All lines in the data below carrying the string "Numara" are to be located and copied.

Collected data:
--
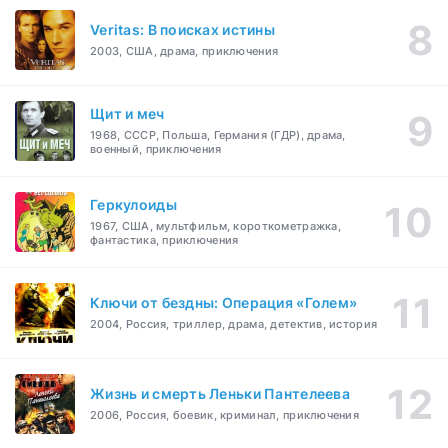
Veritas: В поисках истины
2003, США, драма, приключения
Щит и меч
1968, СССР, Польша, Германия (ГДР), драма,
военный, приключения
Геркулоиды
1967, США, мультфильм, короткометражка,
фантастика, приключения
Ключи от бездны: Операция «Голем»
2004, Россия, триллер, драма, детектив, история
Жизнь и смерть Леньки Пантелеева
2006, Россия, боевик, криминал, приключения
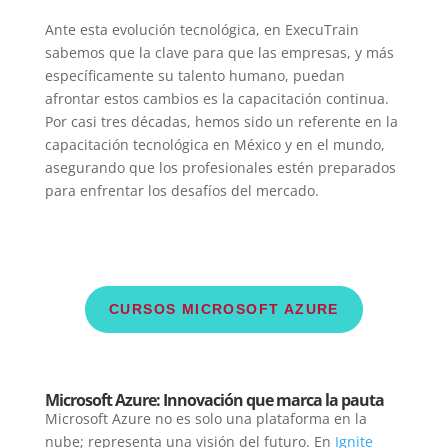
Ante esta evolución tecnológica, en ExecuTrain
sabemos que la clave para que las empresas, y más
específicamente su talento humano, puedan
afrontar estos cambios es la capacitación continua.
Por casi tres décadas, hemos sido un referente en la
capacitación tecnológica en México y en el mundo,
asegurando que los profesionales estén preparados
para enfrentar los desafíos del mercado.
CURSOS MICROSOFT AZURE
Microsoft Azure: Innovación que marca la pauta
Microsoft Azure no es solo una plataforma en la
nube; representa una visión del futuro. En
Ignite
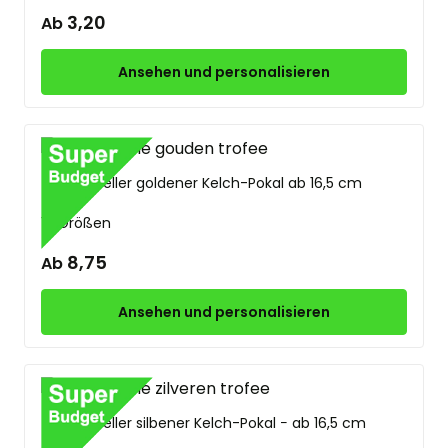
3,20
Ab
Ansehen und personalisieren
Traditioneller goldener Kelch-Pokal ab 16,5 cm
10 Größen
8,75
Ab
Ansehen und personalisieren
Traditioneller silbener Kelch-Pokal − ab 16,5 cm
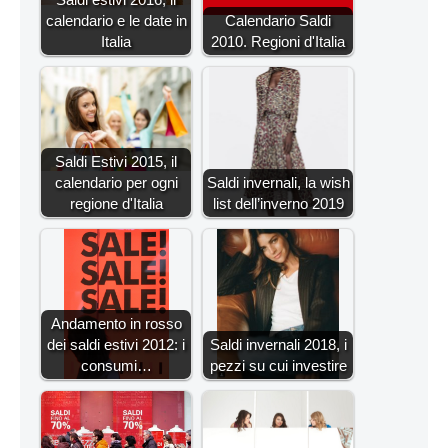
calendario e le date in
Calendario Saldi
Italia
2010. Regioni d'Italia
Saldi Estivi 2015, il
calendario per ogni
Saldi invernali, la wish
regione d'Italia
list dell’inverno 2019
Andamento in rosso
dei saldi estivi 2012: i
Saldi invernali 2018, i
consumi…
pezzi su cui investire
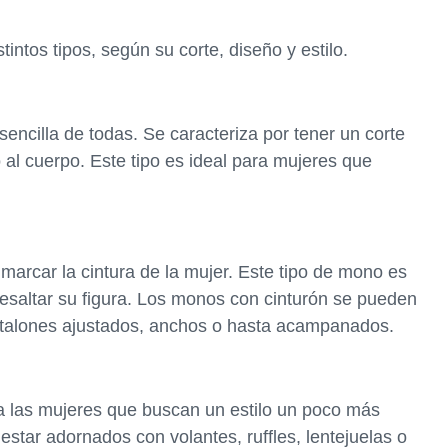
intos tipos, según su corte, diseño y estilo.
sencilla de todas. Se caracteriza por tener un corte
o al cuerpo. Este tipo es ideal para mujeres que
marcar la cintura de la mujer. Este tipo de mono es
esaltar su figura. Los monos con cinturón se pueden
antalones ajustados, anchos o hasta acampanados.
a las mujeres que buscan un estilo un poco más
star adornados con volantes, ruffles, lentejuelas o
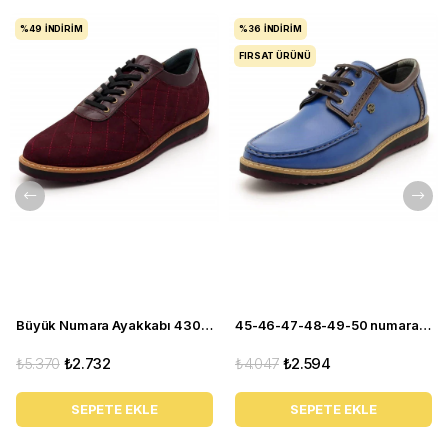
%49
İNDIRIM
%36
İNDIRIM
FIRSAT ÜRÜNÜ
Büyük Numara Ayakkabı 4308-BORDO
45-46-47-48-49-50 numara 4360 EVA Mavi Büyük Numara Ayakkabı
₺5.370
₺2.732
₺4.047
₺2.594
SEPETE EKLE
SEPETE EKLE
--
Result of this exercise:
Büyük Numara Ayakkabı 4308-BORDO
45-46-47-48-49-50 numara 4360 EVA Mavi Büyük Numara Ayakkabı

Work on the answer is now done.